[Entries taken from a collection]
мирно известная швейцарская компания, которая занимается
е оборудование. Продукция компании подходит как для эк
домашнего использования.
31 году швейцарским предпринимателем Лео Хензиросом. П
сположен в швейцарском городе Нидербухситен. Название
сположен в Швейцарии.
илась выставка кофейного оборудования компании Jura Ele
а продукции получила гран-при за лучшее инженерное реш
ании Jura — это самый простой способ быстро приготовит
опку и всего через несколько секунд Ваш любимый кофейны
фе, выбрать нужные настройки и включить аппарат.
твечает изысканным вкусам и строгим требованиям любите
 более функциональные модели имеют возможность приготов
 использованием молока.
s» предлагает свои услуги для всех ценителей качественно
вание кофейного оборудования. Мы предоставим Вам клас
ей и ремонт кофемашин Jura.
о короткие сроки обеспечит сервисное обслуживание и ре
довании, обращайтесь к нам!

---

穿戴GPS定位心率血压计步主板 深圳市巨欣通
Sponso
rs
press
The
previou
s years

» About this exercise
Return each line among the entries that holds the word "сположен".

» Solution for this task
сположен в швейцарском городе Нидербухситен. Название
сположен в Швейцарии.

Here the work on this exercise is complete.